=== Section Start ===

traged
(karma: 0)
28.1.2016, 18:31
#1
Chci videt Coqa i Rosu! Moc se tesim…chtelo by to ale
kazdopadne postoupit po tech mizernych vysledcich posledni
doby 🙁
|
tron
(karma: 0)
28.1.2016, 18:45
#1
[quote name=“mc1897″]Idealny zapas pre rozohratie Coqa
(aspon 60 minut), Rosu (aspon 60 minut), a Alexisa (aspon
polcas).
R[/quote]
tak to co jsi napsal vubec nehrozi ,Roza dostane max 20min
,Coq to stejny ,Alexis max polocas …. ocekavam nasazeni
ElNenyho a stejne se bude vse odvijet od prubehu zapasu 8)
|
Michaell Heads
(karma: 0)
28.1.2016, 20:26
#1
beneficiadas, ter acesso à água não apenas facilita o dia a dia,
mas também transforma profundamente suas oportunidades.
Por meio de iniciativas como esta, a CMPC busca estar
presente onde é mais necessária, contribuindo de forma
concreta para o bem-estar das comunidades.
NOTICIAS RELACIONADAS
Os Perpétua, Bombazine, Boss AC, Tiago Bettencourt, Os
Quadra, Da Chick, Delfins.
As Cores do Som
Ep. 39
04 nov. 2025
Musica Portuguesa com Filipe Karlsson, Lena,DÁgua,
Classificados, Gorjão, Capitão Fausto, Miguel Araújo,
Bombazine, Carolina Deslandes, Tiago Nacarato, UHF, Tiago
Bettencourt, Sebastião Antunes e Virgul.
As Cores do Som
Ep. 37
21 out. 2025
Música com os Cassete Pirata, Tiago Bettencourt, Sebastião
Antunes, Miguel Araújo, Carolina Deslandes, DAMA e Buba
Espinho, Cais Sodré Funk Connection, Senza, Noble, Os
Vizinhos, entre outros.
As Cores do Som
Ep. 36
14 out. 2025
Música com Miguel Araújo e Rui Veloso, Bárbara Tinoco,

=== Section End ===
=== Section Start ===

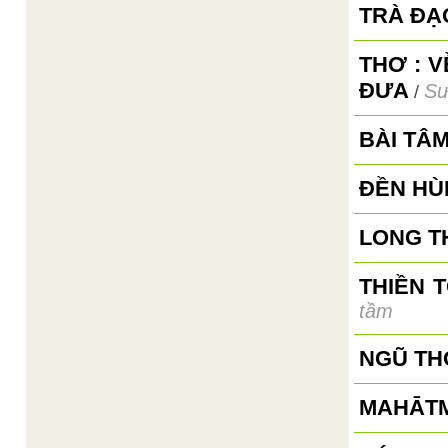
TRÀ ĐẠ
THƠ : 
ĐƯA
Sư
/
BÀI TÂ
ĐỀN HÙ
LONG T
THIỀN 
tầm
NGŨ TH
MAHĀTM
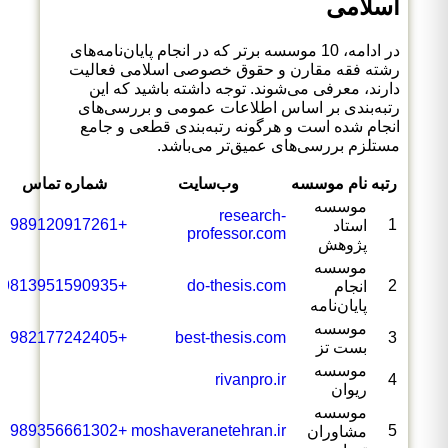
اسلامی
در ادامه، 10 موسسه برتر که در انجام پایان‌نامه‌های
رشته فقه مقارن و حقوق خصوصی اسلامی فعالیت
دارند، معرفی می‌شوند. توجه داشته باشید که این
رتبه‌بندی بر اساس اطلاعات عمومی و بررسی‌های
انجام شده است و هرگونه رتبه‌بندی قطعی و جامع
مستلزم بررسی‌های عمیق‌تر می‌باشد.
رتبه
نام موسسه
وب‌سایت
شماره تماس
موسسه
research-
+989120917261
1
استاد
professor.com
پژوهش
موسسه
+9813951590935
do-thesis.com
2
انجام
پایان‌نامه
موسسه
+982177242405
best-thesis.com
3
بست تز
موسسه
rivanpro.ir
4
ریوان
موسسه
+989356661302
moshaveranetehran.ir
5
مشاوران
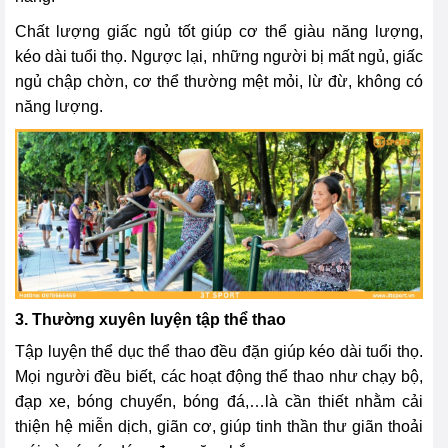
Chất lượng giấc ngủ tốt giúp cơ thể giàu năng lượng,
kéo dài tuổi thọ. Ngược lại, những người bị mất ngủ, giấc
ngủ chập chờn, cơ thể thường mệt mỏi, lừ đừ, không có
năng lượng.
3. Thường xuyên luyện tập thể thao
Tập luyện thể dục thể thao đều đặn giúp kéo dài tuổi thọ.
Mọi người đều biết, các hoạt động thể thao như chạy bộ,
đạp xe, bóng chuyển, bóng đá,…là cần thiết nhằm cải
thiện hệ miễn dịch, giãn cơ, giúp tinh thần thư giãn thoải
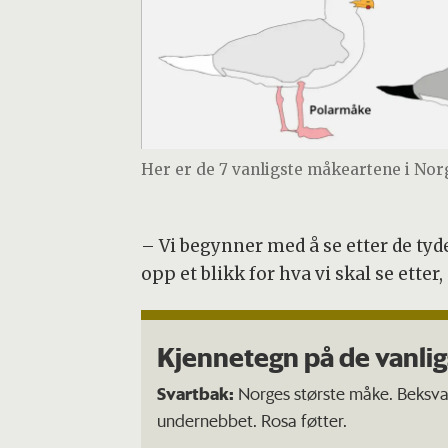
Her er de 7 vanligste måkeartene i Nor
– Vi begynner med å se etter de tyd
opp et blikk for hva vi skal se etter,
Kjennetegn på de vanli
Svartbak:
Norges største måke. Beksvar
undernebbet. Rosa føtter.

=== Section End ===

Work required →
Where the material contains a line with "luyện", return that line.

Output for this task →
3. Thường xuyên luyện tập thể thao
Tập luyện thể dục thể thao đều đặn giúp kéo dài tuổi thọ.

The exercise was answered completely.